- West Riverfront Location within the state of Florida
- Coordinates: 27°57′11″N 82°28′20″W﻿ / ﻿27.95306°N 82.47222°W
- Country: United States
- State: Florida
- County: Hillsborough
- City: Tampa

Population (2000)
- • Total: 1,345
- Time zone: UTC-5 (Eastern (EST))
- • Summer (DST): UTC-4 (EDT)
- ZIP codes: 33606 and 33607
- Area code: 813

= West Riverfront =

West Riverfront is a neighborhood within the city limits of Tampa, Florida. United States. As of the 2000 census the neighborhood had a population of 1,345. The ZIP Codes serving the neighborhood are 33606 and 33607.

==Geography==
West Riverfront boundaries are Cass Street to the south, North Boulevard to the east, Rome Avenue to the west, and Interstate 275 to the north.

==Demographics==
As of the census of 2000, there were 1,345 people and 542 households residing in the neighborhood. The population density was 6,375/mi^{2}. The racial makeup of the neighborhood was 2% White, 96% African American, 1% Native American, 0% Asian, 0% from other races, and 2% from two or more races. Hispanic or Latino of any race were 2% of the population.

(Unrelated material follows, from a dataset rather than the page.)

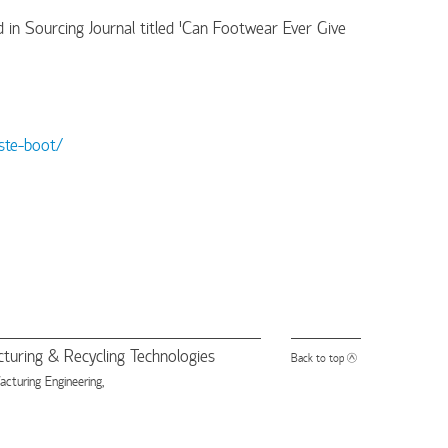
 in Sourcing Journal titled 'Can Footwear Ever Give
ste-boot/
turing & Recycling Technologies
Back to top
turing Engineering,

There were 542 households, out of which 32% had children under the age of 18 living with them, 16% were married couples living together, 28% had a female householder with no husband present, and 7% were non-families. 42% of all households were made up of individuals.

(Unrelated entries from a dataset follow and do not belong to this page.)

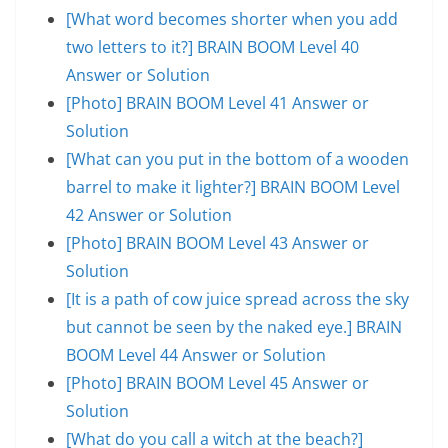
[What word becomes shorter when you add
two letters to it?] BRAIN BOOM Level 40
Answer or Solution
[Photo] BRAIN BOOM Level 41 Answer or
Solution
[What can you put in the bottom of a wooden
barrel to make it lighter?] BRAIN BOOM Level
42 Answer or Solution
[Photo] BRAIN BOOM Level 43 Answer or
Solution
[It is a path of cow juice spread across the sky
but cannot be seen by the naked eye.] BRAIN
BOOM Level 44 Answer or Solution
[Photo] BRAIN BOOM Level 45 Answer or
Solution
[What do you call a witch at the beach?]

In the neighborhood the population was spread out, with 35% under the age of 18, 17% from 18 to 34, 25% from 35 to 49, 7% from 50 to 64, and 17% who were 65 years of age or older. For every 100 females, there were 85.8 males.

The per capita income for the neighborhood was $11,624. About 29% of the population were below the poverty line, 36% of those are under the age of 18.